The inspections by the Food and Drug Administration were part of the agency’s follow-up efforts after a 2011 cantaloupe-related listeria monocytogenes outbreak that sickened more than 150 nationwide and killed more than 30.
“FDA’s 2013 cantaloupe packinghouse (investigation) was intended to further inform FDA of current cantaloupe packinghouse operating practices and conditions and provide data on the expected prevalence of listeria monocytogenes in and on cantaloupes and within packinghouses’ food and non-food contact surfaces during packing, handling and storage,” according to a July 27 report from consumer safety officer Michael Mahovic, who works with the agency’s division of produce safety.

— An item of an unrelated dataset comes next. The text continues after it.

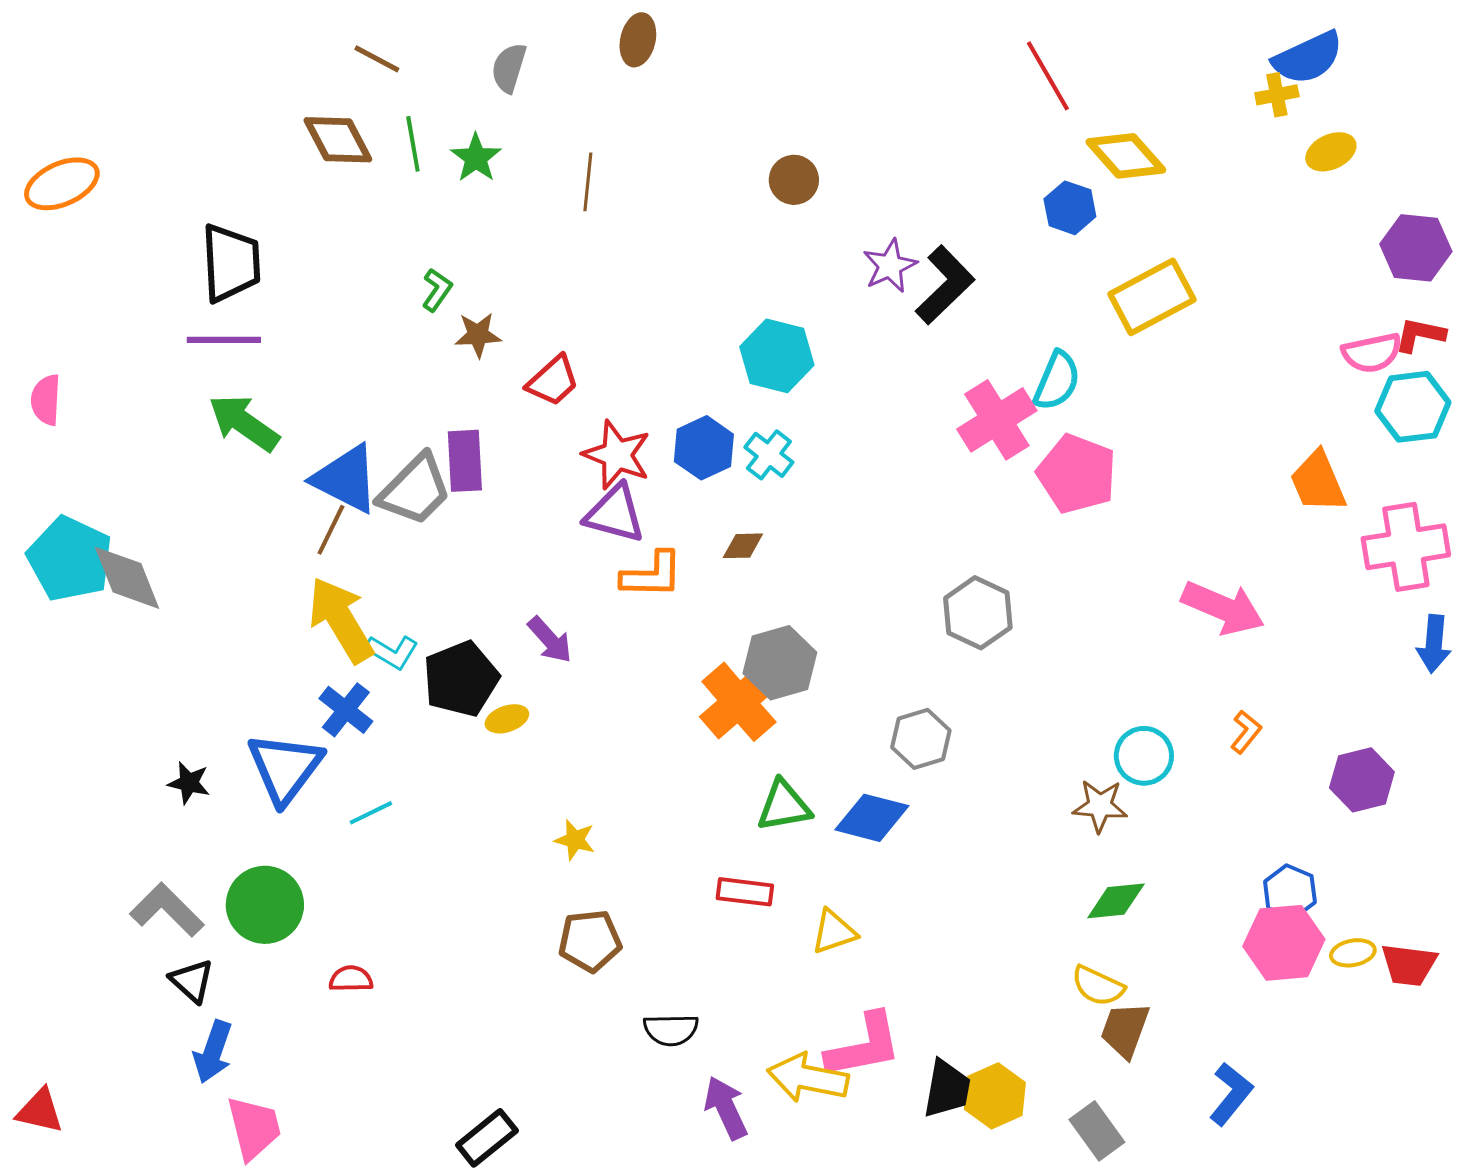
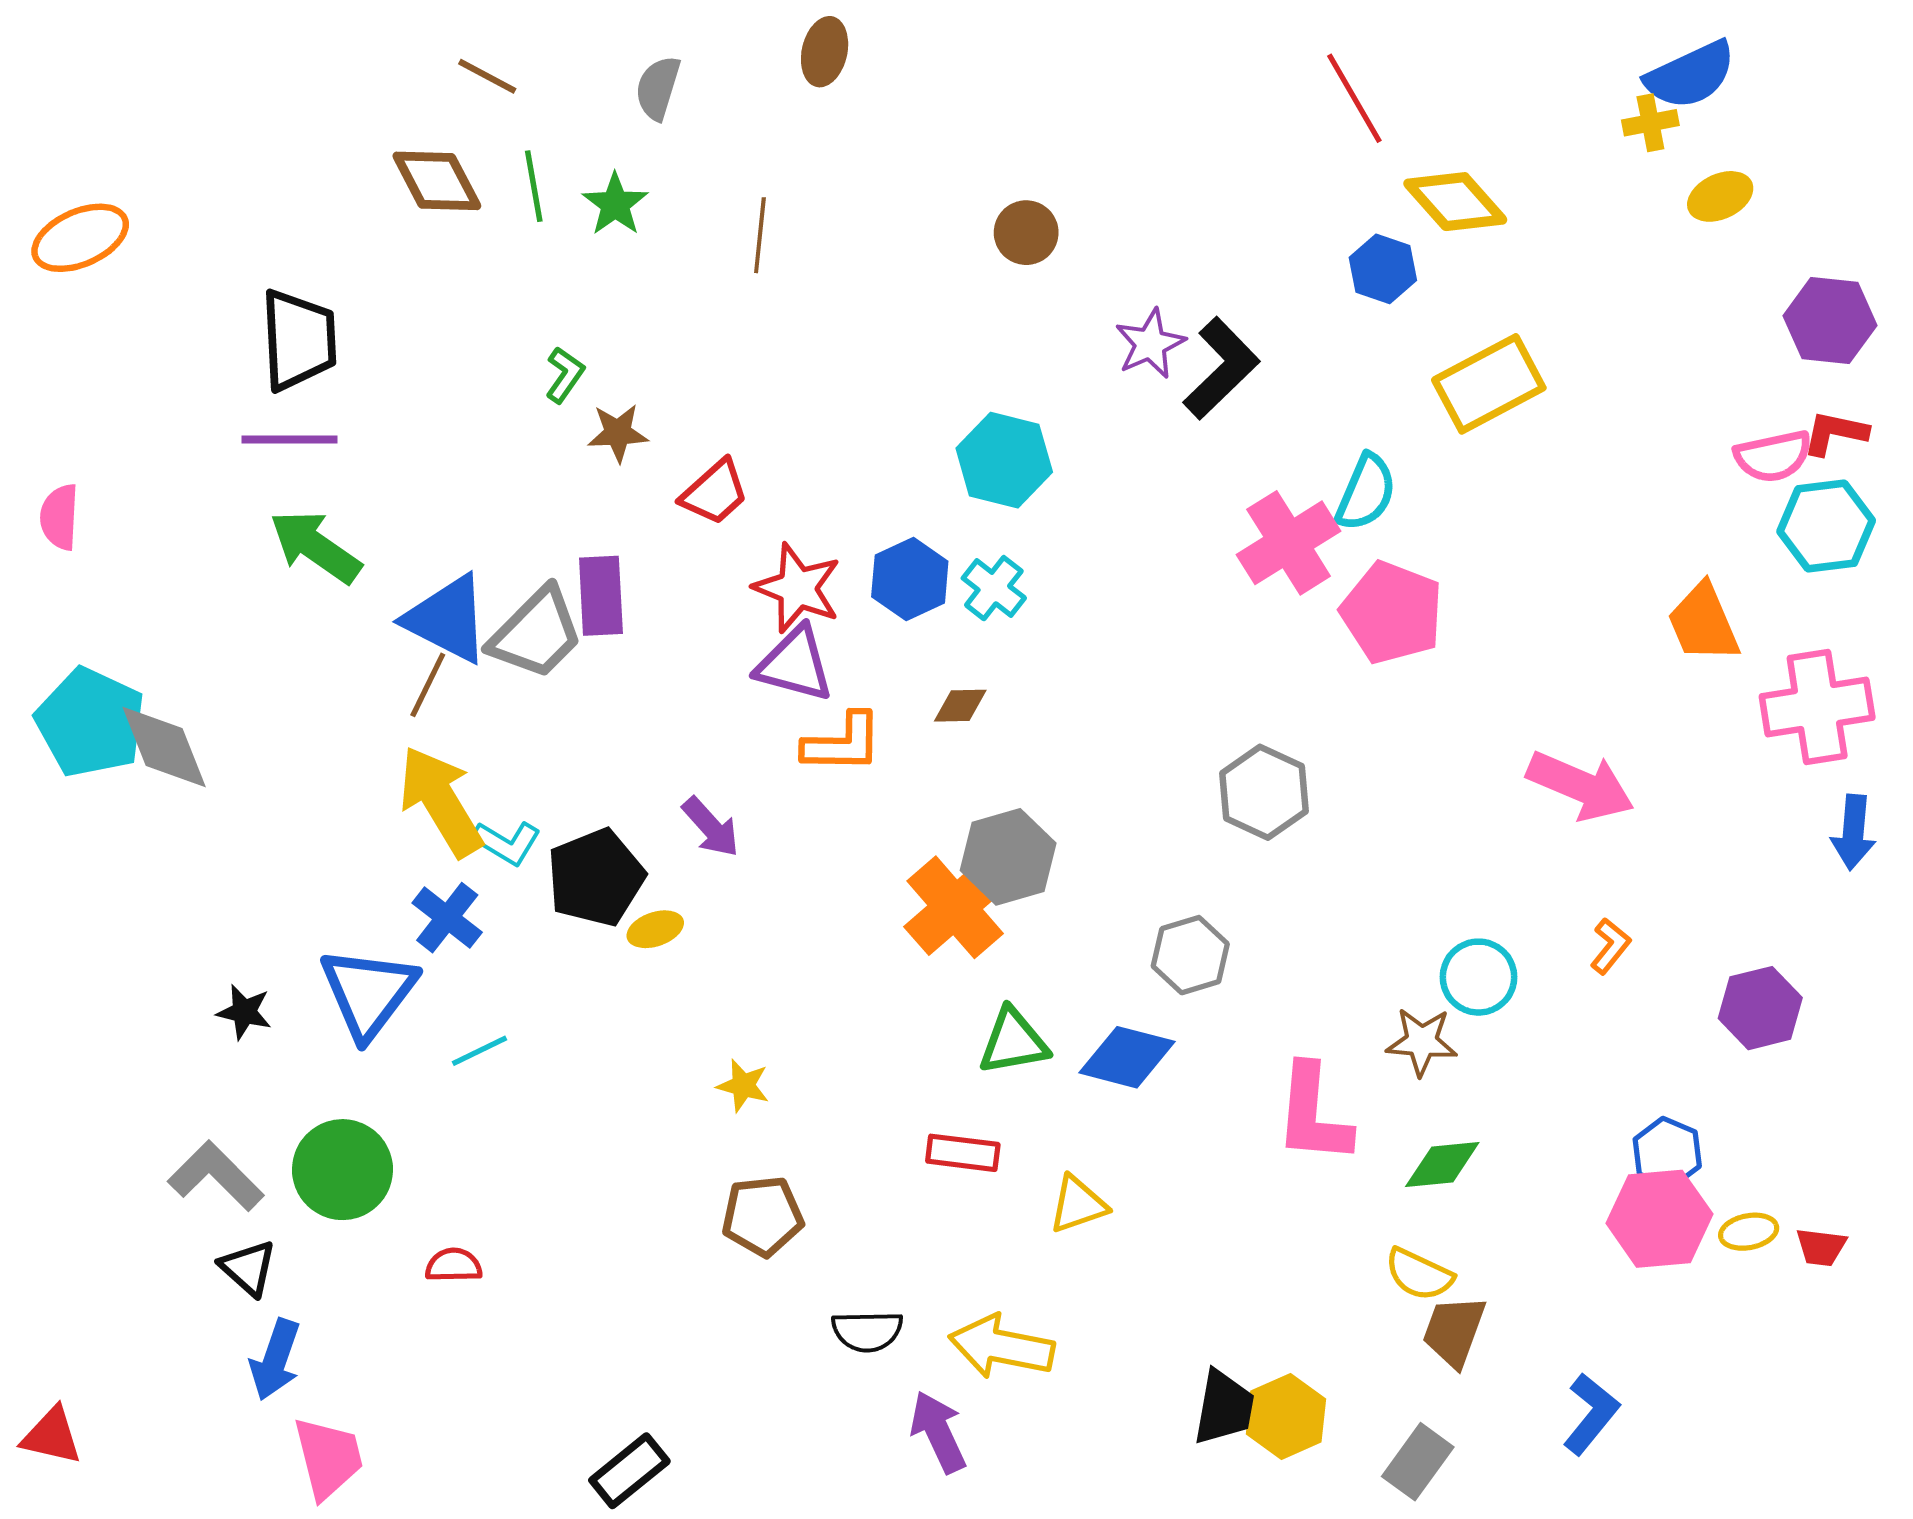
red trapezoid: (1409, 965) -> (1821, 1247), size x0.7
pink L-shape: (864, 1046) -> (1313, 1114), moved, turned 106
yellow arrow: (808, 1078) -> (1002, 1347), moved
gray rectangle: (1097, 1131) -> (1418, 1462), turned 72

For the review, FDA only inspected “firms that pack fresh cantaloupe in a packinghouse,” according to the report. “Processing facilities, growing fields, cantaloupe that are ‘field-packed’ and firms that do not handle cantaloupe were considered out of scope.”
Initially, FDA identified 50 firms in 18 states for review, but some of those companies were no longer in business and others turned out to be distributors, not packers. The remaining 17 firms that met the review criteria received notice 24 hours before inspectors arrived.
The agency collected environmental and product samples before and after packing and used a standardized questionnaire tailored for cantaloupe packinghouses to collect information and observations about each firm, according to the report.
All 17 firms had food safety plans and all reported they were aware of the 2011 listeria outbreak and that they “took some action to evaluate or bolster their own operations, from re-evaluating their own food safety plans, to completely refitting their buildings,” according to the report.
Eight firms did not have any positive listeria test results. One had pathogenic listeria present and the other eight tested positive for non-pathogenic listeria.
“Such findings do, however, suggest the potential for (pathogenic) listeria monocytogenes to be present,” according to the report.
Specific problems FDA inspectors found at the companies, according to the report, included:
food contact surfaces that were not cleanable, often due to construction with damaged, corroded, or porous materials;
build-up of debris, dirt and damaged plant material on equipment;
hand washing facilities in inappropriate locations; and
drain valves left open during work hours allowing water drained from a dump tank to pool outside adjacent to a partially-enclosed packinghouse.
In cases where these observations were made, all firms submitted corrective action plans, according to the report.